Challenging Times amidst Supply Chain Crises for the Business – A Virtual CFO can be the saviour
With the Red Sea crises entering its fourth month, companies and managements are struggling to maintain their supply chains. This is having a double whammy on the companies’ finances. On one hand, cost of materials and logistics has gone up while on the other hand there is a potential loss of revenue due to delay in supplies.
On the cost front, the companies are facing the following issues:
- Freight rates have increased significantly across the board primarily to due increase in cost of operations of logistics companies and also if they have to reroute through the Cape of Good Hope, the longer route has higher costs and longer lead times associated with it.
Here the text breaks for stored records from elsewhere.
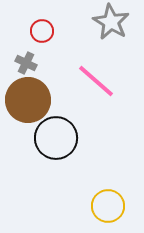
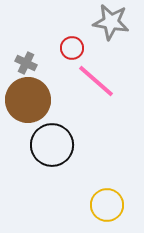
gray star: rotated 21 degrees counterclockwise
red circle: moved 30 px right, 17 px down
black circle: moved 4 px left, 7 px down
yellow circle: moved 1 px left, 1 px up
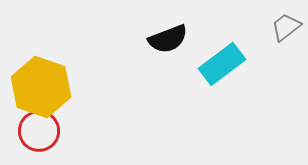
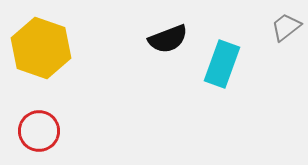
cyan rectangle: rotated 33 degrees counterclockwise
yellow hexagon: moved 39 px up
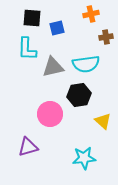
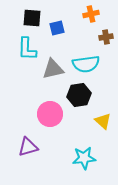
gray triangle: moved 2 px down
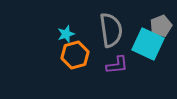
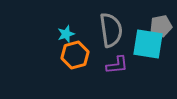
gray pentagon: rotated 10 degrees clockwise
cyan square: rotated 16 degrees counterclockwise
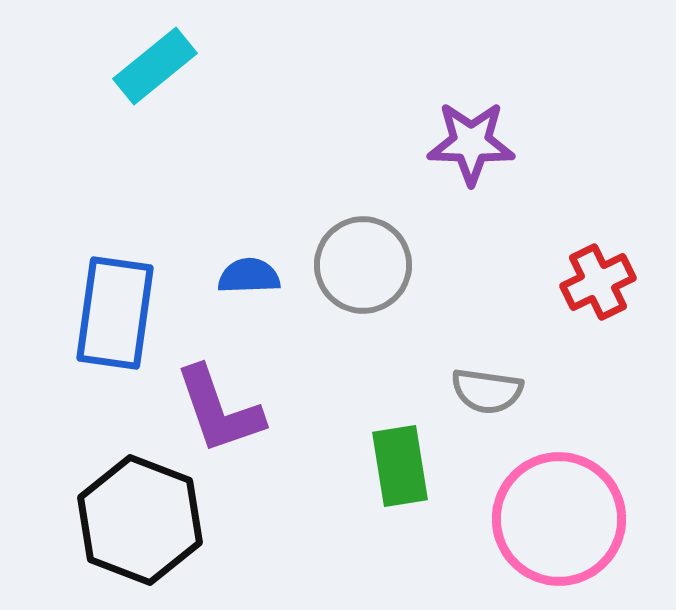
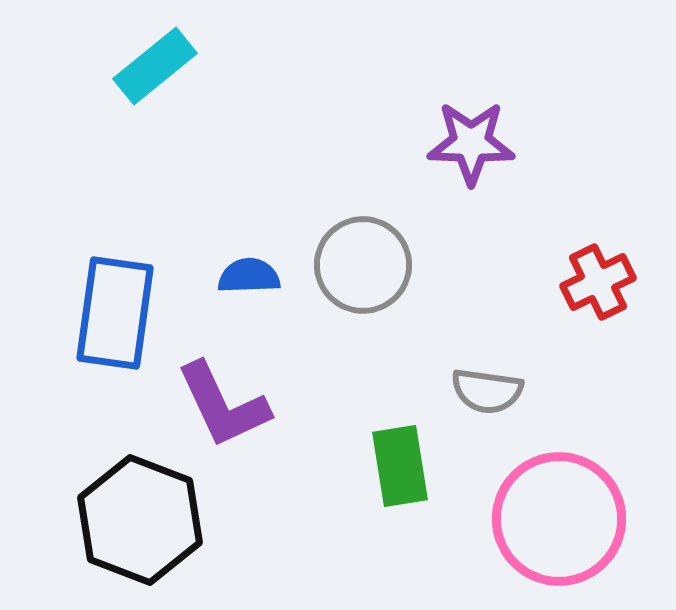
purple L-shape: moved 4 px right, 5 px up; rotated 6 degrees counterclockwise
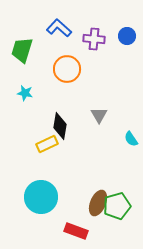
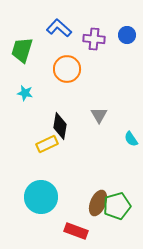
blue circle: moved 1 px up
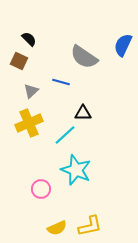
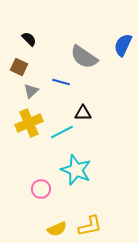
brown square: moved 6 px down
cyan line: moved 3 px left, 3 px up; rotated 15 degrees clockwise
yellow semicircle: moved 1 px down
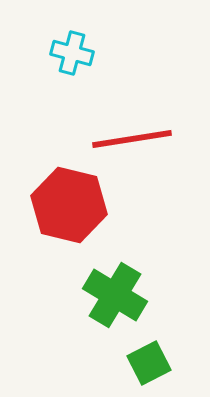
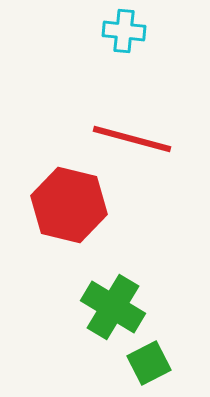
cyan cross: moved 52 px right, 22 px up; rotated 9 degrees counterclockwise
red line: rotated 24 degrees clockwise
green cross: moved 2 px left, 12 px down
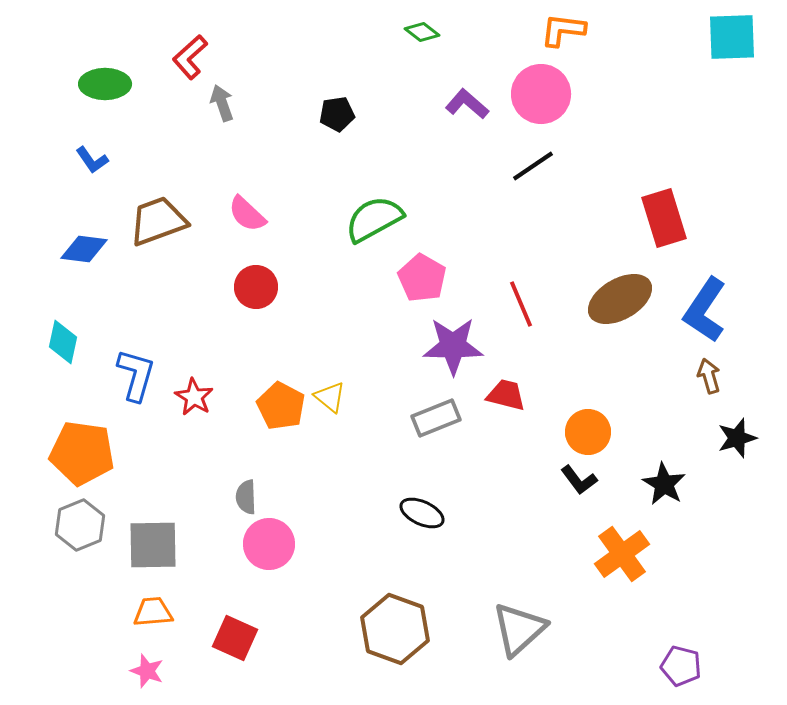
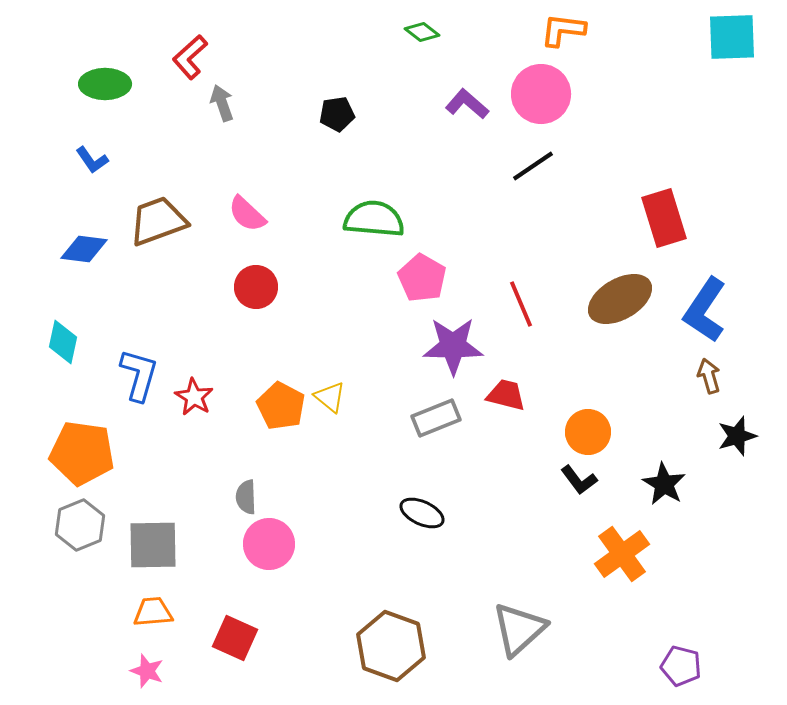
green semicircle at (374, 219): rotated 34 degrees clockwise
blue L-shape at (136, 375): moved 3 px right
black star at (737, 438): moved 2 px up
brown hexagon at (395, 629): moved 4 px left, 17 px down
Further, if the companies decide to reroute the supplies through air route, then again it entails higher freight rates for the companies.
- Insurance costs have increased. Due to the higher security risks for the vessels going through the Red Sea and Suez Canal, the war risk premiums have jumped as much as 10x from about 0.07% in October 2023 (before the Israel-Hamas war) to 0.7% in December 2023. Further for the vessels rerouting through the Cape of Good Hope in South Africa, there is an added 10-15 days of voyage which in turn increases the premiums accordingly.
- To safeguard supply chains, many companies are stocking higher raw materials which in turn is increasing the working capital requirements and the warehouse requirements for the companies. This in turn is increasing the finance costs and storage costs for the companies.
- Due to the crises, the procurement cost of the raw materials itself has gone up as much as 25-30% in some cases as the supply is constrained even at the suppliers’ end.
While on the revenue front, due to delay in supplies, there are chances of potential loss of revenue as the deliveries gets pushed to later periods.
This creates a challenge in the cash flow management for the companies where on one hand the cash outflows are increasing and on the other hand the cash inflows are decreasing or delayed. Hence, as a management you need an expert CFO to keep a check on the cash flow situation and who can manage the situation in a more organized way. Else, this can lead to the overall business disruption and can even affect the going concern for small businesses. Even if the business cannot go for a full time CFO due to affordability, they must go for a Virtual CFO
A virtual CFO in these situations can take the following steps to manage the cash flows:
- Virtual CFO can negotiate harder with the logistics partners by taking multiple quotes and analysing the quotes in detail.
- Virtual CFO can perform a cost benefit analysis of procuring from multiple sources and vendors by diversifying the supply chains.
- Virtual CFO will prepare cash forecasts for next 6 months to have clear visibility of the cash outflows and inflows and when and where the cash shortfalls are expected to occur. That ways the shortfalls can be better managed by curtailing expenditure (if possible) or taking additional finance.
- Virtual CFO can arrange for working capital finance at best possible terms and again evaluate their cost benefit analysis.
- Virtual CFO will analyse the impact of the whole situation on the overall profitability and cash flow position of the company and present it to the management and other stakeholders like investors and lenders.
By taking these steps, while the impact of the crises cannot be eliminated but certainly it can be minimized and will definitely justify the cost of the virtual CFO.